**TASK:**
Gather each line containing the string "your" from these entries.

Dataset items
::::::::::

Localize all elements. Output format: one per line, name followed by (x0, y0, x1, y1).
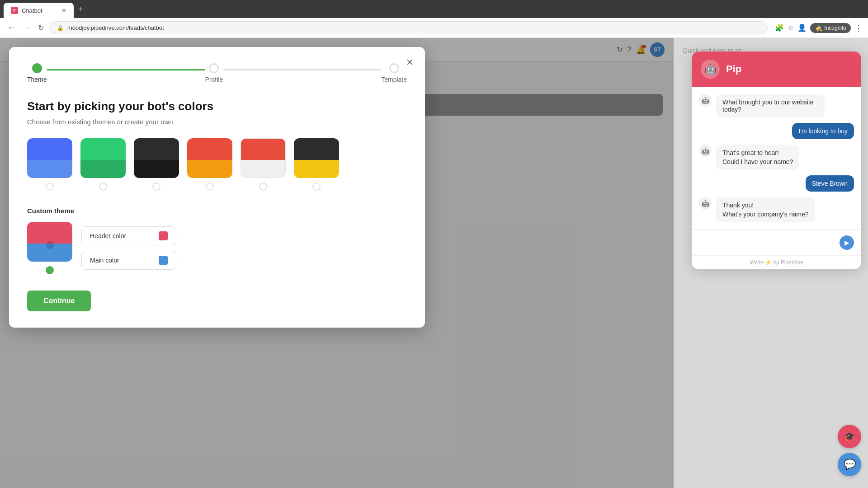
theme-radio-red-orange[interactable] (206, 183, 214, 191)
float-chat-button[interactable]: 💬 (838, 453, 861, 476)
bot-bubble-1: What brought you to our website today? (716, 94, 825, 117)
theme-radio-green[interactable] (99, 183, 107, 191)
chatbot-messages: 🤖 What brought you to our website today?… (692, 87, 861, 230)
step-label-profile: Profile (205, 76, 223, 83)
step-label-theme: Theme (27, 76, 47, 83)
theme-swatch-red-orange[interactable] (187, 138, 232, 191)
color-pickers: Header color Main color (81, 226, 176, 270)
bot-bubble-2: That's great to hear! Could I have your … (716, 145, 799, 170)
bot-text-company: What's your company's name? (722, 211, 809, 218)
bot-text-name: Could I have your name? (722, 158, 793, 165)
step-profile: Profile (205, 63, 223, 83)
step-theme: Theme (27, 63, 47, 83)
theme-radio-red-white[interactable] (259, 183, 267, 191)
step-dot-theme (32, 63, 42, 73)
theme-radio-dark[interactable] (152, 183, 160, 191)
url-bar[interactable]: 🔒 moodjoy.pipedrive.com/leads/chatbot (49, 21, 768, 34)
user-message-1: I'm looking to buy (699, 123, 854, 139)
chatbot-widget: 🤖 Pip 🤖 What brought you to our website … (692, 52, 861, 269)
new-tab-button[interactable]: + (74, 3, 88, 16)
bot-message-3: 🤖 Thank you! What's your company's name? (699, 197, 854, 222)
profile-button[interactable]: 👤 (797, 23, 807, 32)
back-button[interactable]: ← (5, 21, 17, 34)
modal-subtitle: Choose from existing themes or create yo… (27, 118, 407, 126)
reload-button[interactable]: ↻ (36, 22, 46, 34)
tab-title: Chatbot (22, 7, 58, 14)
bot-text-thankyou: Thank you! (722, 202, 809, 209)
lock-icon: 🔒 (57, 25, 64, 31)
bot-bubble-3: Thank you! What's your company's name? (716, 197, 815, 222)
theme-modal: ✕ Theme Profile (9, 47, 425, 328)
main-color-swatch (159, 256, 168, 265)
chatbot-avatar: 🤖 (701, 60, 720, 79)
url-text: moodjoy.pipedrive.com/leads/chatbot (67, 24, 164, 31)
chatbot-name: Pip (726, 63, 741, 75)
bot-message-1: 🤖 What brought you to our website today? (699, 94, 854, 117)
theme-grid (27, 138, 407, 191)
step-dot-profile (209, 63, 219, 73)
browser-tab[interactable]: P Chatbot ✕ (4, 3, 74, 18)
bot-icon-3: 🤖 (699, 197, 712, 210)
bot-message-2: 🤖 That's great to hear! Could I have you… (699, 145, 854, 170)
chatbot-input[interactable] (699, 239, 836, 246)
modal-title: Start by picking your bot's colors (27, 99, 407, 113)
step-line-2 (223, 69, 381, 70)
main-color-picker[interactable]: Main color (81, 251, 176, 270)
theme-radio-dark-yellow[interactable] (312, 183, 321, 191)
theme-swatch-green[interactable] (80, 138, 126, 191)
bot-text-great: That's great to hear! (722, 149, 793, 156)
modal-overlay: ✕ Theme Profile (0, 38, 674, 488)
modal-close-button[interactable]: ✕ (402, 55, 417, 70)
chatbot-input-area: ▶ (692, 230, 861, 255)
menu-button[interactable]: ⋮ (854, 23, 863, 33)
main-color-label: Main color (90, 257, 151, 264)
user-bubble-1: I'm looking to buy (792, 123, 854, 139)
theme-swatch-blue[interactable] (27, 138, 72, 191)
custom-theme-section: Custom theme (27, 207, 407, 274)
theme-swatch-dark[interactable] (134, 138, 179, 191)
chatbot-footer: We're ⚡ by Pipedrive (692, 255, 861, 269)
step-line-1 (47, 69, 205, 70)
user-message-2: Steve Brown (699, 175, 854, 192)
float-badge-button[interactable]: 🎓 (838, 425, 861, 448)
forward-button: → (21, 21, 33, 34)
bot-icon-1: 🤖 (699, 94, 712, 107)
chatbot-header: 🤖 Pip (692, 52, 861, 87)
tab-close-button[interactable]: ✕ (61, 8, 66, 14)
theme-swatch-red-white[interactable] (241, 138, 286, 191)
header-color-swatch (159, 231, 168, 240)
tab-favicon: P (11, 7, 18, 14)
bookmark-button[interactable]: ☆ (788, 23, 794, 32)
step-label-template: Template (381, 76, 407, 83)
header-color-label: Header color (90, 232, 151, 239)
chatbot-avatar-icon: 🤖 (704, 63, 717, 75)
extensions-button[interactable]: 🧩 (775, 23, 784, 32)
custom-theme-label: Custom theme (27, 207, 407, 215)
bot-icon-2: 🤖 (699, 145, 712, 157)
step-template: Template (381, 63, 407, 83)
theme-swatch-dark-yellow[interactable] (294, 138, 339, 191)
incognito-badge: 🕵 Incognito (810, 23, 851, 33)
step-dot-template (389, 63, 399, 73)
chatbot-footer-text: We're ⚡ by Pipedrive (750, 259, 803, 266)
user-bubble-2: Steve Brown (806, 175, 854, 192)
header-color-picker[interactable]: Header color (81, 226, 176, 245)
theme-radio-custom[interactable] (46, 266, 54, 274)
stepper: Theme Profile Template (27, 63, 407, 83)
custom-swatch-preview[interactable] (27, 222, 72, 262)
theme-radio-blue[interactable] (46, 183, 54, 191)
chatbot-send-button[interactable]: ▶ (840, 235, 854, 250)
continue-button[interactable]: Continue (27, 291, 91, 311)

::::::::::

**OUTPUT:**
bot-bubble-2: That's great to hear! Could I have your … (716, 145, 799, 170)
bot-text-company: What's your company's name? (722, 211, 809, 218)
bot-text-name: Could I have your name? (722, 158, 793, 165)
bot-message-3: 🤖 Thank you! What's your company's name? (699, 197, 854, 222)
bot-bubble-3: Thank you! What's your company's name? (716, 197, 815, 222)
modal-title: Start by picking your bot's colors (27, 99, 407, 113)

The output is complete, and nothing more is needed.